Common sense suggests it is better to collaborate with people who don't share our unique blind spots, communicating so that we can collectively have a more accurate view of the world, and work together to explore and share perceptions of the reality we aren't collectively aware of. Such collaboration doesn't lend itself well to focused collection of personal power, so the people who desire that power must sabotage it. To do so, they convince others that they have a set of critical insights and abilities that no one else can have or share without depending on them. This fundamental deception is the essence of manufactured demand. When the power-seekers inevitably reach the limits of their ability to meet the demand, they first try to maintain an illusion that the supply really exists, then look for ways to blame others so their fundamental deception can remain. Even if the deception is exposed, the demand is already in place, so someone else will step in to meet it; this protects the self-images of the people who were originally deceived, because they can blame the originator without accepting responsibility for their own weakness.

This suggests that to break the death spiral we are in, we must promote collaboration over competition, knowledge over power. This begins with honestly questioning our most basic assumptions about ourselves and the world around us, and enlisting others to do the same.

We must accept that we are all limited in awareness and ability while trying to increase both; and that this is not intrinsically a bad thing. What is bad is to cause harm or death, or risk doing so by increasing our personal power without exposing and offsetting our limitations to match their potential impact, preferably by working in partnership with anyone or anything subject to that impact.

Never accepting that we know everything we need to know is key to our survival, yet we must temper its acquisition with the costs to other people and other species.
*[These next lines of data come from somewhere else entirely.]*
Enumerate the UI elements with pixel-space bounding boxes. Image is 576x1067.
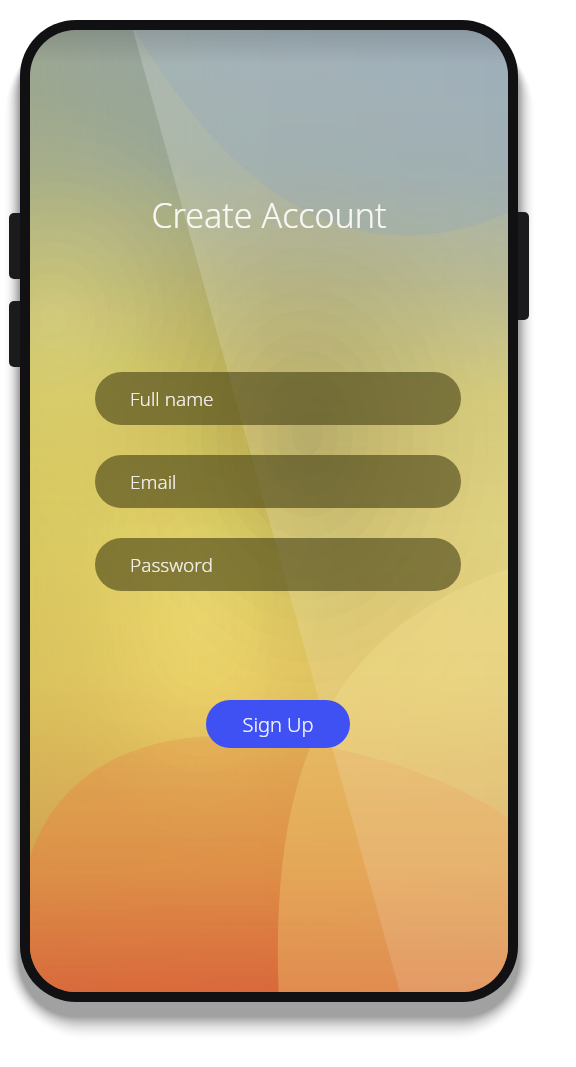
staticText: Full name xyxy=(130,386,214,412)
staticText: Password xyxy=(130,552,213,578)
staticText: Sign Up xyxy=(242,711,314,738)
staticText: Create Account xyxy=(151,192,387,238)
button[interactable]: Full name xyxy=(95,372,461,425)
button[interactable]: Sign Up xyxy=(206,700,350,748)
button[interactable]: Email xyxy=(95,455,461,508)
staticText: Email xyxy=(130,469,177,495)
button[interactable]: Password xyxy=(95,538,461,591)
We should proceed with a healthy respect for the interrelationships between everything and everyone, whether we are aware of them or not; here is where spirituality can have a positive effect, minimizing damage until knowledge provides surer guidance.

People who hide information, lie, or advocate doing either, should be considered a threat to the general welfare, and treated accordingly until they stop. Those who actively manipulate people into doing things that are unhealthy or potentially unhealthy to them or others need to be exposed and restricted in their ability to do so.

Finally, convincing people to acquire something while providing access to the full set of existing knowledge of its costs and benefits is the only legitimate way to generate demand; where gaps exist, they should be identified. If something is too complex for responsible judgment to be made about whether to acquire it, then it probably shouldn't be acquired – or made.